2. Nos mesmos primeiros 17,5 séculos, a população mundial não chegou a triplicar, sempre aprisionada na armadilha malthusiana. Nos últimos 250 anos ela praticamente decuplicou! O fato mais notável é que nos países em que a organização econômica dos “mercados” foi sustentada adequadamente pela organização social que sempre a embebe, esse aumento da produtividade foi acompanhado por uma expansão dos direitos e da liberdade do homem.
3. A ligação histórica entre a eficiência dos mercados, a liberdade do homem e a possibilidade dele apropriar-se dos benefícios de sua atividade, não é fortuita. Elas caminharam juntas, protegidas por um Estado constitucionalmente organizado cujos governos são, periodicamente, escolhidos pelo sufrágio universal em eleições realizadas livremente.
4. Mas por que, então, esse sistema é fortemente criticado desde sempre (em particular por Marx e Engels, no mesmo Manifesto)?
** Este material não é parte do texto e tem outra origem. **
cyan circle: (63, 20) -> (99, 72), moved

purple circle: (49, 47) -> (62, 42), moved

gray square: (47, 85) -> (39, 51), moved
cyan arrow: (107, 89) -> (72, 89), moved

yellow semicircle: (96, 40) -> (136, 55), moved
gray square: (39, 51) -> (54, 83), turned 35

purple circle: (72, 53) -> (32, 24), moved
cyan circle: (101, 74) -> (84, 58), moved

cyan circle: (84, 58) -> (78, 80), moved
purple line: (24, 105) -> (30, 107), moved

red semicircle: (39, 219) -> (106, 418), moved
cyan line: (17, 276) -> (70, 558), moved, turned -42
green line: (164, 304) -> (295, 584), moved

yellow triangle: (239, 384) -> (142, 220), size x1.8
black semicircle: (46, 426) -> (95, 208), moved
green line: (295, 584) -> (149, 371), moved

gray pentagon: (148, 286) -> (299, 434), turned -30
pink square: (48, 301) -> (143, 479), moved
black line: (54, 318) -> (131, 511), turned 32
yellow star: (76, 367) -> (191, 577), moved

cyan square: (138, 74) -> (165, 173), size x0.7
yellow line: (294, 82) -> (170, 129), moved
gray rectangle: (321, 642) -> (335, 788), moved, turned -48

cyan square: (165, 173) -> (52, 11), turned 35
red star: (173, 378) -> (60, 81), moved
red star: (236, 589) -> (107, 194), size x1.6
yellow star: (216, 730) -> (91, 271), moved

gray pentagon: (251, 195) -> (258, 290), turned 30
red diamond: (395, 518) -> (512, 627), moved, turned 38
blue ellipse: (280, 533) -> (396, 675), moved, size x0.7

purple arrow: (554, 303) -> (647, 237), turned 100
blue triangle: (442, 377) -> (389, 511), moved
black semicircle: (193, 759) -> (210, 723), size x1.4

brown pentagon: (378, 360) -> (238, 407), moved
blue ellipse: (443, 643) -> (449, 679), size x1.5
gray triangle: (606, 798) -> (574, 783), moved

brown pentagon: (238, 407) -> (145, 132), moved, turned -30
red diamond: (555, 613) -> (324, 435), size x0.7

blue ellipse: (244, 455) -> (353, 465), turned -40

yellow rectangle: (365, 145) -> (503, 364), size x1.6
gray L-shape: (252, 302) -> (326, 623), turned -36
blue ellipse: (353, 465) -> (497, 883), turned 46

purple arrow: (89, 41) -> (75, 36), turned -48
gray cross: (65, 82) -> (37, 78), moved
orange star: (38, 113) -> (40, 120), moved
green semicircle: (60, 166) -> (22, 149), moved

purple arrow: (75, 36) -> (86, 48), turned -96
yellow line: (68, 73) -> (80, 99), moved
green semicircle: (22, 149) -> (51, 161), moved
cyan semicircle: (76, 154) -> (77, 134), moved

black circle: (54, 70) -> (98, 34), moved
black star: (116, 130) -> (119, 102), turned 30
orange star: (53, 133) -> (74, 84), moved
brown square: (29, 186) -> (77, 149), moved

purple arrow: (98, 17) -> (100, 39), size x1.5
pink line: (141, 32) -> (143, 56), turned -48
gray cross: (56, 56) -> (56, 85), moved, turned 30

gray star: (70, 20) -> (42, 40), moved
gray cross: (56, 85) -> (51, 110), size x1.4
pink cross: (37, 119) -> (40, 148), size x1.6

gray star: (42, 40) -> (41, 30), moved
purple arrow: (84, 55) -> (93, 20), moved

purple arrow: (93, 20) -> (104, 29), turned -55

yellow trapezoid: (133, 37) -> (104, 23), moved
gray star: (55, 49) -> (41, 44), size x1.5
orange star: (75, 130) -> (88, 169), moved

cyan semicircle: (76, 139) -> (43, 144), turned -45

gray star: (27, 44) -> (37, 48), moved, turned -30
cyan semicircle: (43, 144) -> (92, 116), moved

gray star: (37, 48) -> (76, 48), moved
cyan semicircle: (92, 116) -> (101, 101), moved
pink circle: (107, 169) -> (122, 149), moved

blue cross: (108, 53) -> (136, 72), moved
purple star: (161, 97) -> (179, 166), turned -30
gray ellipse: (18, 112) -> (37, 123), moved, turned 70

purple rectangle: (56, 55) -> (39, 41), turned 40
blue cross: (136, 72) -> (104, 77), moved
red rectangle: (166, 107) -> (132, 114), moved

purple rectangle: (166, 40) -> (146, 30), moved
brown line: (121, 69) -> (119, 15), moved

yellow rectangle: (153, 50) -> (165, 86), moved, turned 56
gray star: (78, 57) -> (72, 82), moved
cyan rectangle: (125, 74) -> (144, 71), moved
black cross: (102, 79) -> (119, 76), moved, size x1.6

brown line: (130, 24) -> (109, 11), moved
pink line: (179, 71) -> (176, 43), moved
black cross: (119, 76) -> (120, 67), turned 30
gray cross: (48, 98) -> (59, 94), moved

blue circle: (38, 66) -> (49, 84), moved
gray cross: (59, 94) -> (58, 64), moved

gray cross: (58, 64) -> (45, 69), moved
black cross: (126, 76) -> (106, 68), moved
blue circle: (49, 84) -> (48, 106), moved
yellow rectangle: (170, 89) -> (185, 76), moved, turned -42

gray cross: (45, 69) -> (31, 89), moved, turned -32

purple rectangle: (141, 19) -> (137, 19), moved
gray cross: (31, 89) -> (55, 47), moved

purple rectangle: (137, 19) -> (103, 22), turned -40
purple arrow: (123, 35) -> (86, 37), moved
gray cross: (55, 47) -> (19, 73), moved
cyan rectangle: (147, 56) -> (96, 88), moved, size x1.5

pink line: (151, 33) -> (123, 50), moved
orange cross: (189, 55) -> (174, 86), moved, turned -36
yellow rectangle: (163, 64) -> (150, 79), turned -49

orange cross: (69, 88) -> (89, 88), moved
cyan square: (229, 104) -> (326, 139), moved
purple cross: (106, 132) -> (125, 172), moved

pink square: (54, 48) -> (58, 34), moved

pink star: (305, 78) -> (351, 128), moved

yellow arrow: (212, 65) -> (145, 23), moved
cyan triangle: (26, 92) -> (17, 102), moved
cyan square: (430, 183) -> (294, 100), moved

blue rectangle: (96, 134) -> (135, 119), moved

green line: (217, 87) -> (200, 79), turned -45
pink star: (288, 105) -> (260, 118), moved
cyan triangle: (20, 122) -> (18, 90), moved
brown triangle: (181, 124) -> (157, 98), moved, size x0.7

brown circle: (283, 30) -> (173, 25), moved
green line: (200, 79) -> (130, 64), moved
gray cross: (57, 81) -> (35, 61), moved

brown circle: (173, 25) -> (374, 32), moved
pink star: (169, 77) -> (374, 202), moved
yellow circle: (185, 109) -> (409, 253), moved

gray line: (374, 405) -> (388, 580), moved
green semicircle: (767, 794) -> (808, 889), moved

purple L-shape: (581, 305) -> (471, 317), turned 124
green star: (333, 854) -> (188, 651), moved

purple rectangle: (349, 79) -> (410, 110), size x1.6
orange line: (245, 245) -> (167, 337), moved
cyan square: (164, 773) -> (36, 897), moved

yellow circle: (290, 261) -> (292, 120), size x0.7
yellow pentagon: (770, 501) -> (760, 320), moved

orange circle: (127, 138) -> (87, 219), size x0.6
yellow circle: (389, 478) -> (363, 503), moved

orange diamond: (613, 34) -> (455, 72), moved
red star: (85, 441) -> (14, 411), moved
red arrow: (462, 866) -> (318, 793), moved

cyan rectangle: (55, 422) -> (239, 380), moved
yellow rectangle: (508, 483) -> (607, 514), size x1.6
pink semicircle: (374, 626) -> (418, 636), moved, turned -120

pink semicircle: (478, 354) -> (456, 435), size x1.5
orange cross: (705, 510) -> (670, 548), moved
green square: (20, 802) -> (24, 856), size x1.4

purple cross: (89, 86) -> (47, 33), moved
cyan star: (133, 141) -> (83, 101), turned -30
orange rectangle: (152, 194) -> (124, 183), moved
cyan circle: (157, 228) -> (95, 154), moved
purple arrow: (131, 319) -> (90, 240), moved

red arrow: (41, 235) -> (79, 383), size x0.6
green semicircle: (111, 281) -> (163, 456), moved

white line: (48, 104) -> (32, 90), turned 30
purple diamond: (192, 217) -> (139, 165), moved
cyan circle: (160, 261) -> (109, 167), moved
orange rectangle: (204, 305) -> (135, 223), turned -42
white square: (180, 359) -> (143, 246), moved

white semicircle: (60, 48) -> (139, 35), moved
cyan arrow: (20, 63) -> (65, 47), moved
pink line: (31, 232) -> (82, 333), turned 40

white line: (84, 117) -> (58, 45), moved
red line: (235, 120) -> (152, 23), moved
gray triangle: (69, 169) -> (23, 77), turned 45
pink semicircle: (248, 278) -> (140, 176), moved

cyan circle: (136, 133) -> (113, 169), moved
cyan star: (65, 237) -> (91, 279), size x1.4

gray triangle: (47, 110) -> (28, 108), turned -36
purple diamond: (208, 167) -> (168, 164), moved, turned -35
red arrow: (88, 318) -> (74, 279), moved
Primeiro, porque ele contém em si uma tendência a flutuar que estressa permanentemente o cidadão. Segundo, porque deixado a si mesmo (isto é, sem medidas corretivas do Estado) ele tende a aumentar a desigualdade entre os homens. Uma relativa igualdade é perseguida pelos homens desde que eles começaram a pensar sua situação no mundo, muito antes de Cristo…
5. Mas como obter sua moralidade? Sendo tremendamente competitivo, o cuidado maior deve ser com o ponto de partida da corrida. Todos têm que partir do mesmo ponto: têm de ter a mesma igualdade de oportunidade na saída. O resultado final será, certamente, diferente para cada um, produto da educação e da sorte. É a igualdade de oportunidade que dá conforto aos competidores e os leva a aceitar os resultados finais como “morais”.
6. É isso que impõe ao Estado a dura e delicada tarefa (porque ele não é onisciente) de calibrar a relativa igualdade de oportunidade (com políticas públicas redistributivas) sem sacrificar a eficiência produtiva. O “capitalismo” não pode sobreviver sem um Estado inteligente!